La decisione sarà effettiva fin da subito, e non dovremo aspettare ulteriori aggiornamenti per vedere questo cambiamento. Sicuramente è un qualcosa che farà discutere parecchio, ma dimostra il coraggio degli sviluppatori nell’ammettere gli errori commessi durante le fasi di test della pre-stagione.

Nel frattempo Riot continuerà a testare delle modifiche per il design del mostro epico, in modo da reinserirlo nella maniera corretta nella Landa degli Evocatori.

La disattivazione del Drago Chemtech

Il comunicato

“Quando abbiamo introdotto il Drago, l’Anima e il terreno Chemtech, avevamo detto che il nostro obiettivo era quello di fargli avere un maggiore impatto sulle partite rispetto agli originali quattro Draghi elementali. Nel corso degli ultimi mesi, abbiamo ricevuto il vostro feedback attraverso i social media e i sondaggi e, anche tenendo a mente questo obiettivo, ci siamo resi conto che la sua aggiunta è stata un’eccessiva fonte di frustrazione… in particolare per chi si trova nella squadra che sta perdendo.

A partire da oggi, abbiamo disattivato il Drago, l’Anima e il terreno Chemtech.

Mentre il Drago Chemtech e i relativi sistemi sono disattivati, testeremo varie modifiche di design per risolvere i problemi della versione attuale, cercando di conservare lo spirito del nostro obiettivo originale. Abbiamo intenzione di concentrarci principalmente sul terreno.
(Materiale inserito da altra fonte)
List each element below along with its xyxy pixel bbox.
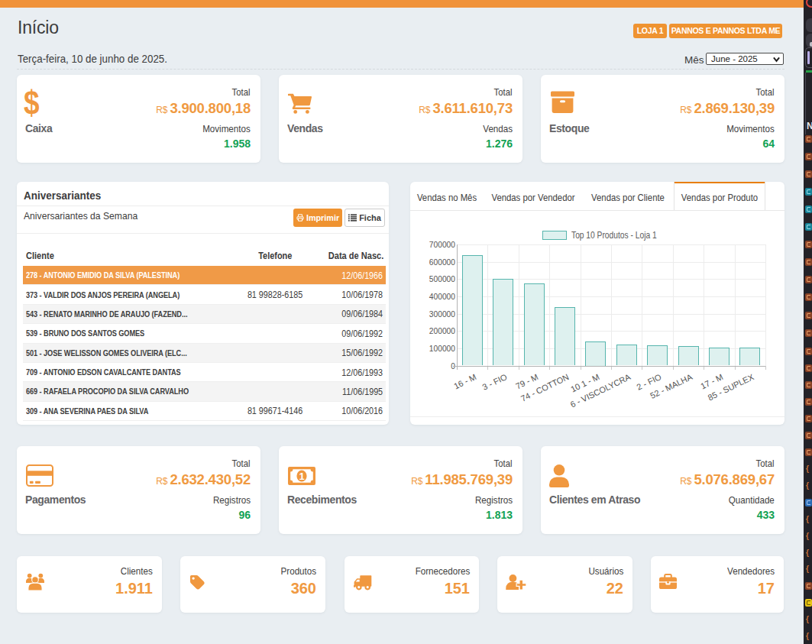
svg-text:1: 1 — [299, 471, 304, 482]
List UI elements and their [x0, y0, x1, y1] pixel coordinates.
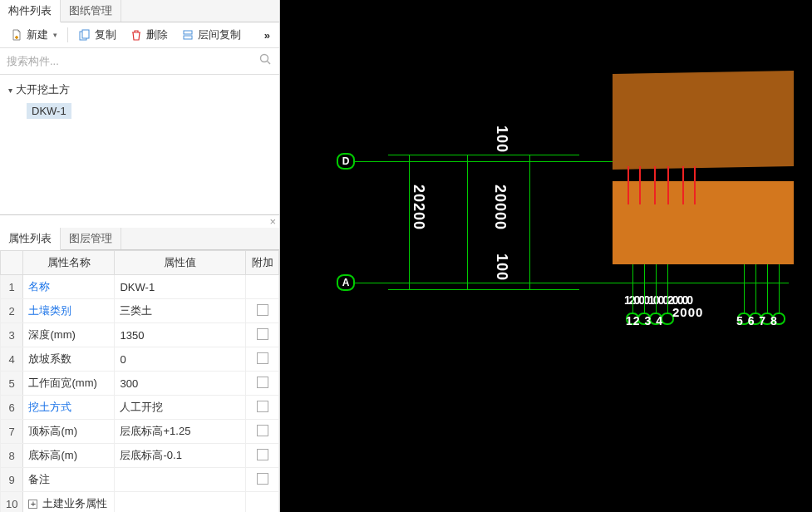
axis-stub-1: [632, 264, 633, 313]
col-header-num: [1, 251, 23, 275]
property-row[interactable]: 4放坡系数0: [1, 347, 279, 372]
row-number: 2: [1, 299, 23, 323]
prop-value-cell[interactable]: 1350: [115, 323, 246, 347]
toolbar-more[interactable]: »: [261, 29, 274, 42]
checkbox[interactable]: [257, 328, 268, 340]
floor-copy-button[interactable]: 层间复制: [176, 26, 246, 44]
property-row[interactable]: 5工作面宽(mm)300: [1, 372, 279, 396]
rebar-2: [639, 166, 641, 204]
svg-rect-1: [82, 30, 89, 38]
prop-value-cell[interactable]: [115, 492, 246, 513]
prop-extra-cell[interactable]: [246, 323, 279, 347]
checkbox[interactable]: [257, 449, 268, 460]
prop-name-cell[interactable]: 深度(mm): [23, 323, 115, 347]
prop-name: 深度(mm): [28, 328, 75, 341]
property-table: 属性名称 属性值 附加 1名称DKW-12土壤类别三类土3深度(mm)13504…: [0, 250, 279, 512]
caret-down-icon: ▾: [8, 86, 12, 95]
axis-bubble-a: A: [337, 274, 355, 291]
rebar-3: [654, 166, 656, 204]
dim-line-bot: [388, 289, 579, 290]
dim-100-bot: 100: [493, 254, 510, 281]
property-row[interactable]: 7顶标高(m)层底标高+1.25: [1, 420, 279, 444]
tab-properties[interactable]: 属性列表: [0, 228, 61, 250]
row-number: 9: [1, 468, 23, 492]
svg-point-4: [261, 55, 268, 62]
property-row[interactable]: 9备注: [1, 468, 279, 492]
viewport-3d[interactable]: D A 100 20200 20000 100: [280, 0, 812, 512]
toolbar-separator: [67, 27, 68, 42]
prop-name-cell[interactable]: 顶标高(m): [23, 420, 115, 444]
axis-bubble-d-label: D: [342, 155, 350, 167]
tab-layers[interactable]: 图层管理: [61, 228, 121, 249]
axis-stub-6: [755, 264, 756, 313]
prop-extra-cell[interactable]: [246, 347, 279, 372]
svg-rect-2: [184, 31, 192, 34]
prop-name: 土建业务属性: [42, 497, 107, 510]
property-row[interactable]: 8底标高(m)层底标高-0.1: [1, 444, 279, 468]
new-button[interactable]: 新建 ▾: [5, 26, 62, 44]
delete-button[interactable]: 删除: [125, 26, 173, 44]
axis-stub-3: [656, 264, 657, 313]
prop-value-cell[interactable]: 层底标高+1.25: [115, 420, 246, 444]
property-row[interactable]: 3深度(mm)1350: [1, 323, 279, 347]
prop-value-cell[interactable]: 300: [115, 372, 246, 396]
axis-stub-5: [744, 264, 745, 313]
row-number: 1: [1, 275, 23, 299]
prop-name-cell[interactable]: 土壤类别: [23, 299, 115, 323]
prop-name-cell[interactable]: 名称: [23, 275, 115, 299]
prop-name: 备注: [28, 473, 50, 485]
copy-icon: [78, 29, 91, 41]
floor-copy-label: 层间复制: [198, 27, 241, 42]
row-number: 7: [1, 420, 23, 444]
tree-item-dkw1[interactable]: DKW-1: [27, 103, 71, 119]
prop-name-cell[interactable]: 挖土方式: [23, 396, 115, 420]
copy-button[interactable]: 复制: [73, 26, 121, 44]
prop-value-cell[interactable]: 层底标高-0.1: [115, 444, 246, 468]
prop-name-cell[interactable]: 底标高(m): [23, 444, 115, 468]
prop-extra-cell[interactable]: [246, 444, 279, 468]
property-row[interactable]: 10+土建业务属性: [1, 492, 279, 513]
row-number: 8: [1, 444, 23, 468]
prop-name-cell[interactable]: 工作面宽(mm): [23, 372, 115, 396]
prop-value-cell[interactable]: DKW-1: [115, 275, 246, 299]
checkbox[interactable]: [257, 425, 268, 436]
prop-name: 底标高(m): [28, 449, 77, 461]
prop-name: 顶标高(m): [28, 425, 77, 437]
checkbox[interactable]: [257, 401, 268, 412]
prop-extra-cell[interactable]: [246, 299, 279, 323]
property-row[interactable]: 2土壤类别三类土: [1, 299, 279, 323]
property-row[interactable]: 6挖土方式人工开挖: [1, 396, 279, 420]
prop-name-cell[interactable]: 放坡系数: [23, 347, 115, 372]
viewport-canvas: D A 100 20200 20000 100: [280, 0, 812, 512]
prop-value-cell[interactable]: 0: [115, 347, 246, 372]
prop-extra-cell[interactable]: [246, 420, 279, 444]
delete-label: 删除: [146, 27, 168, 42]
tab-components[interactable]: 构件列表: [0, 0, 61, 22]
block-back: [613, 71, 794, 170]
search-icon[interactable]: [259, 53, 271, 67]
checkbox[interactable]: [257, 377, 268, 388]
checkbox[interactable]: [257, 352, 268, 364]
prop-value-cell[interactable]: 人工开挖: [115, 396, 246, 420]
prop-value-cell[interactable]: [115, 468, 246, 492]
prop-value-cell[interactable]: 三类土: [115, 299, 246, 323]
search-input[interactable]: [7, 52, 273, 71]
panel-close[interactable]: ×: [0, 215, 279, 228]
prop-name-cell[interactable]: +土建业务属性: [23, 492, 115, 513]
dim-tie-2: [467, 155, 468, 289]
svg-line-5: [268, 62, 271, 65]
tree-root[interactable]: ▾ 大开挖土方: [3, 80, 276, 100]
tab-drawings[interactable]: 图纸管理: [61, 0, 121, 22]
axis-stub-4: [667, 264, 668, 313]
axis-bubble-d: D: [337, 153, 355, 170]
prop-extra-cell[interactable]: [246, 396, 279, 420]
component-tree: ▾ 大开挖土方 DKW-1: [0, 75, 279, 214]
expand-icon[interactable]: +: [28, 500, 37, 509]
checkbox[interactable]: [257, 304, 268, 316]
row-number: 5: [1, 372, 23, 396]
property-row[interactable]: 1名称DKW-1: [1, 275, 279, 299]
checkbox[interactable]: [257, 473, 268, 485]
prop-extra-cell[interactable]: [246, 468, 279, 492]
prop-name-cell[interactable]: 备注: [23, 468, 115, 492]
prop-extra-cell[interactable]: [246, 372, 279, 396]
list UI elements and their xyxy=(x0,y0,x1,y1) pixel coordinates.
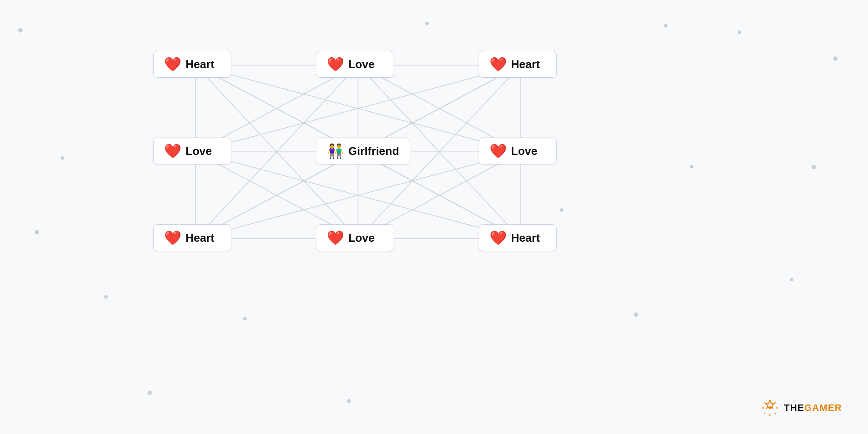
node-text-n5: Girlfriend xyxy=(349,145,399,158)
node-emoji-n8: ❤️ xyxy=(327,231,344,245)
node-label-n6: ❤️Love xyxy=(479,138,557,164)
bg-dot xyxy=(560,208,563,212)
bg-dot xyxy=(790,278,793,281)
bg-dot xyxy=(61,156,64,160)
svg-point-1 xyxy=(769,407,771,409)
node-emoji-n9: ❤️ xyxy=(490,231,507,245)
logo-area: THEGAMER xyxy=(760,398,842,418)
bg-dot xyxy=(243,317,247,320)
node-text-n1: Heart xyxy=(186,58,214,71)
bg-dot xyxy=(425,22,429,25)
node-n6: ❤️Love xyxy=(479,138,557,164)
node-n7: ❤️Heart xyxy=(153,224,231,251)
bg-dot xyxy=(690,165,694,168)
node-emoji-n5: 👫 xyxy=(327,144,344,158)
bg-dot xyxy=(104,295,108,299)
svg-line-7 xyxy=(775,413,776,414)
node-emoji-n3: ❤️ xyxy=(490,57,507,71)
bg-dot xyxy=(148,391,152,395)
thegamer-logo-icon xyxy=(760,398,779,418)
node-emoji-n7: ❤️ xyxy=(164,231,181,245)
node-text-n9: Heart xyxy=(511,231,540,245)
node-label-n3: ❤️Heart xyxy=(479,51,557,78)
bg-dot xyxy=(812,165,816,169)
node-n8: ❤️Love xyxy=(316,224,394,251)
bg-dot xyxy=(738,30,741,34)
node-n1: ❤️Heart xyxy=(153,51,231,78)
node-text-n2: Love xyxy=(349,58,375,71)
node-n2: ❤️Love xyxy=(316,51,394,78)
node-emoji-n1: ❤️ xyxy=(164,57,181,71)
node-label-n8: ❤️Love xyxy=(316,224,394,251)
bg-dot xyxy=(18,28,23,33)
node-label-n1: ❤️Heart xyxy=(153,51,231,78)
node-label-n5: 👫Girlfriend xyxy=(316,138,410,164)
node-n5: 👫Girlfriend xyxy=(316,138,410,164)
connection-lines xyxy=(0,0,868,434)
node-n3: ❤️Heart xyxy=(479,51,557,78)
bg-dot xyxy=(35,230,39,234)
logo-text: THEGAMER xyxy=(784,402,842,414)
node-label-n7: ❤️Heart xyxy=(153,224,231,251)
bg-dot xyxy=(833,56,838,61)
svg-line-9 xyxy=(764,413,765,414)
node-n4: ❤️Love xyxy=(153,138,231,164)
node-text-n8: Love xyxy=(349,231,375,245)
node-emoji-n4: ❤️ xyxy=(164,144,181,158)
node-label-n9: ❤️Heart xyxy=(479,224,557,251)
node-n9: ❤️Heart xyxy=(479,224,557,251)
node-text-n3: Heart xyxy=(511,58,540,71)
bg-dot xyxy=(634,312,638,317)
bg-dot xyxy=(664,24,667,27)
node-text-n7: Heart xyxy=(186,231,214,245)
node-label-n4: ❤️Love xyxy=(153,138,231,164)
node-text-n4: Love xyxy=(186,145,212,158)
background-dots xyxy=(0,0,868,434)
node-label-n2: ❤️Love xyxy=(316,51,394,78)
svg-line-6 xyxy=(764,402,765,403)
node-emoji-n2: ❤️ xyxy=(327,57,344,71)
node-text-n6: Love xyxy=(511,145,538,158)
node-emoji-n6: ❤️ xyxy=(490,144,507,158)
svg-line-8 xyxy=(775,402,776,403)
bg-dot xyxy=(347,399,351,403)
Potrebbe volerci del tempo per avere i risultati sperati e questo significa che potremmo non reintrodurlo per un periodo prolungato.

Come sempre, il nostro obiettivo è rendere la Landa degli evocatori la migliore esperienza possibile ed era evidente che questa volta non lo avessimo raggiunto. Grazie per averci fornito il vostro feedback e per aver avuto pazienza mentre davamo un’occasione al Drago Chemtech.”